Using a stereographic projection is attractive.
The stereographic projection relative to a point $x_0\in S^{n}\subset \mathbb{R}^{n+1}$ maps any point $x$ not diametrically opposite to $x_0$ (that is, $x\ne -x_0$) onto the point $y(x;x_0)$ found by moving directly away from $-x_0$ until encountering the tangent plane of $S^n$ at $x_0.$ Write $t$ for the multiple of this direction vector $x-(-x_0) = x+x_0,$ so that
$$y = y(x;x_0)= x + t(x+x_0).$$
Points $y$ on the tangent plane are those for which $y,$ relative to $x_0,$ are perpendicular to the Normal direction at $x_0$ (which is $x_0$ itself). In terms of the Euclidean inner product $\langle\ \rangle$ this means
$$0 = \langle y - x_0, x_0 \rangle = \langle x + t(x+x_0) - x_0, x_0\rangle = t\langle x + x_0, x_0\rangle + \langle x-x_0, x_0\rangle.$$
This linear equation in $t$ has the unique solution
$$t = -\frac{\langle x-x_0,x_0\rangle}{\langle x + x_0, x_0\rangle}.$$
With a little analysis you can verify that $|y-x_0|$ agrees with $x-x_0$ to first order in $x-x_0,$ indicating that when $x$ is close to $x_0,$ Stereographic projection doesn't appreciably affect Euclidean distances: that is, up to first order, Stereographic projection is an approximate isometry near $x_0.$
Consequently, if we generate points $y$ on the tangent plane $T_{x_0}S^n$ near its origin at $x_0$ and view them as stereographic projections of corresponding points $x$ on $S_n,$ then the distribution of the points on the sphere will approximate the distribution of the points on the plane.
This leaves us with two subproblems to solve:
Generate Normally-distributed points near $x_0$ on $T_{x_0}S^n.$
Invert the Stereographic projection (based at $x_0$).
To solve (1), apply the Gram-Schmidt process to the vectors $x_0, e_1, e_2, \ldots, e_{n+1}$ where the $e_i$ are any basis for $\mathbb{R}^n+1.$ The result after $n+1$ steps will be an orthonormal sequence of vectors that includes a single zero vector.

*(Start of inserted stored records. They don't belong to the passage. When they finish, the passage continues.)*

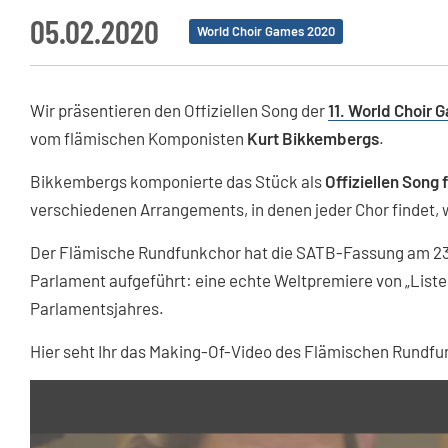
05.02.2020
World Choir Games 2020
Wir präsentieren den Offiziellen Song der
11. World Choir
vom flämischen Komponisten
Kurt Bikkembergs
.
Bikkembergs komponierte das Stück als
Offiziellen Song
verschiedenen Arrangements, in denen jeder Chor findet, 
Der Flämische Rundfunkchor hat die SATB-Fassung am 23
Parlament aufgeführt: eine echte Weltpremiere von „Liste
Parlamentsjahres.
Hier seht Ihr das Making-Of-Video des Flämischen Rundf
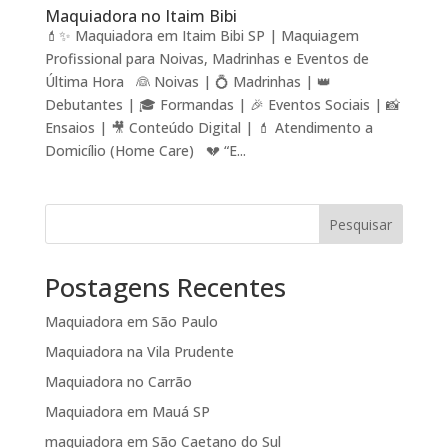
Maquiadora no Itaim Bibi
💄✨ Maquiadora em Itaim Bibi SP | Maquiagem
Profissional para Noivas, Madrinhas e Eventos de
Última Hora 👰 Noivas | 💍 Madrinhas | 👑
Debutantes | 🎓 Formandas | 🎉 Eventos Sociais | 📸
Ensaios | 🎥 Conteúdo Digital | 💄 Atendimento a
Domicílio (Home Care) 💔 “E...
Pesquisar
Postagens Recentes
Maquiadora em São Paulo
Maquiadora na Vila Prudente
Maquiadora no Carrão
Maquiadora em Mauá SP
maquiadora em São Caetano do Sul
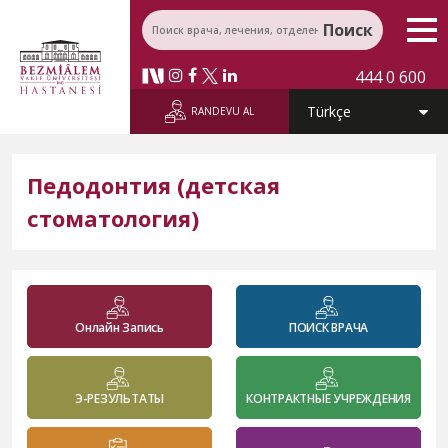
Поиск
444 0 600
RANDEVU AL
Педодонтия (детская
стоматология)
Онлайн Запись
ПОИСК ВРАЧА
Э-РЕЗУЛЬТАТЫ
КОНТРАКТНЫЕ УЧРЕЖДЕНИЯ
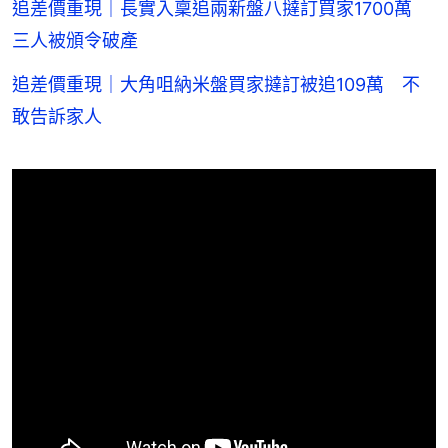
追差價重現｜長實入稟追兩新盤八撻訂買家1700萬
三人被頒令破產
追差價重現｜大角咀納米盤買家撻訂被追109萬 不
敢告訴家人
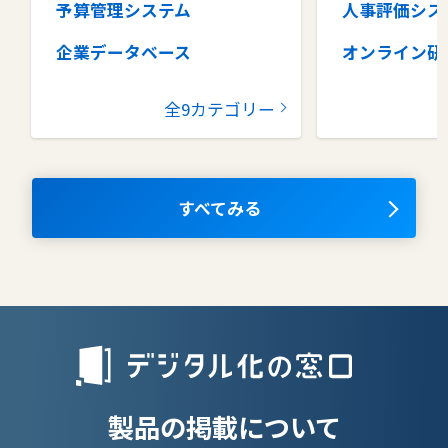
予算管理システム
人事評価シス
企業データベース
オンライン研
グループウェア
健康管理シス
全9カテゴリー
コラボレーションツール
タレントマネ
ム
ナレッジマネジメントツール
OKRツール
すべてみる
AIツール
離職防止ツー
エンタープライズサーチ
リファラル採
人材派遣管理
授業支援シス
製品の掲載について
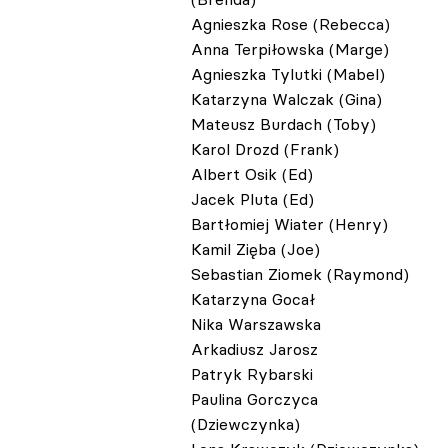
Agnieszka Rose (Rebecca)
Anna Terpiłowska (Marge)
Agnieszka Tylutki (Mabel)
Katarzyna Walczak (Gina)
Mateusz Burdach (Toby)
Karol Drozd (Frank)
Albert Osik (Ed)
Jacek Pluta (Ed)
Bartłomiej Wiater (Henry)
Kamil Zięba (Joe)
Sebastian Ziomek (Raymond)
Katarzyna Gocał
Nika Warszawska
Arkadiusz Jarosz
Patryk Rybarski
Paulina Gorczyca
(Dziewczynka)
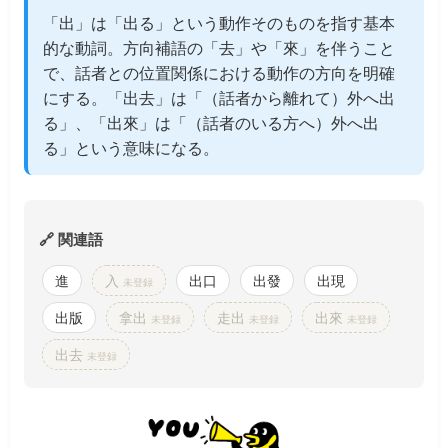
「出」は「出る」という動作そのものを指す基本
的な動詞。方向補語の「去」や「來」を伴うこと
で、話者との位置関係における動作の方向を明確
にする。「出去」は「（話者から離れて）外へ出
る」、「出來」は「（話者のいる方へ）外へ出
る」という意味になる。
🔗 関連語
進
入
出口
出發
出現
未登録
出版
拿出
走出
出來
未登録
未登録
未登録
出去
未登録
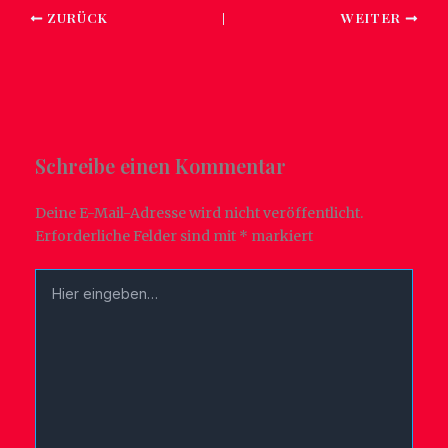
ZURÜCK
WEITER
Schreibe einen Kommentar
Deine E-Mail-Adresse wird nicht veröffentlicht.
Erforderliche Felder sind mit
*
markiert
Hier
eingeben…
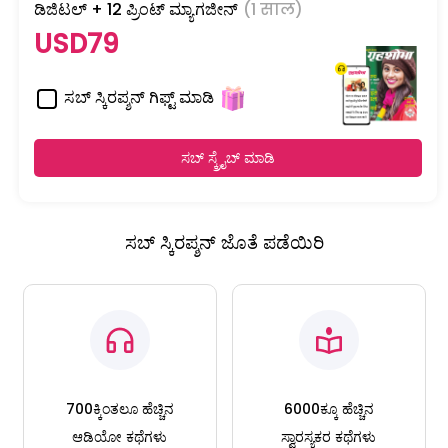
ಡಿಜಿಟಲ್ + 12 ಪ್ರಿಂಟ್ ಮ್ಯಾಗಜೀನ್
(1 साल)
USD79
ಸಬ್ ಸ್ಕಿರಪ್ಶನ್ ಗಿಫ್ಟ್ ಮಾಡಿ
ಸಬ್ ಸ್ಕ್ರೈಬ್ ಮಾಡಿ
ಸಬ್ ಸ್ಕಿರಪ್ಶನ್ ಜೊತೆ ಪಡೆಯಿರಿ
700ಕ್ಕಿಂತಲೂ ಹೆಚ್ಚಿನ
6000ಕ್ಕೂ ಹೆಚ್ಚಿನ
ಆಡಿಯೋ ಕಥೆಗಳು
ಸ್ವಾರಸ್ಯಕರ ಕಥೆಗಳು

After removing that zero vector we will obtain an orthonormal basis $u_0 = x_0, u_1, u_2, \ldots, u_{n}.$
Generate a random point (according to any distribution whatsoever) on $T_{x_0}S^n$ by generating a random vector $Z = (z_1,z_2,\ldots, z_n) \in \mathbb{R}^n$ and setting
$$y = x_0 + z_1 u_1 + z_2 u_2 + \cdots + z_n u_n.\tag{1}$$
Because the $u_i$ are all orthogonal to $x_0$ (by construction), $y-x_0$ is obviously orthogonal to $x_0.$ That proves all such $y$ lie on $T_{x_0}S^n.$ When the $z_i$ are generated with a Normal distribution, $y$ follows a Normal distribution because it is a linear combination of Normal variates. Thus, this method satisfies all the requirements of the question.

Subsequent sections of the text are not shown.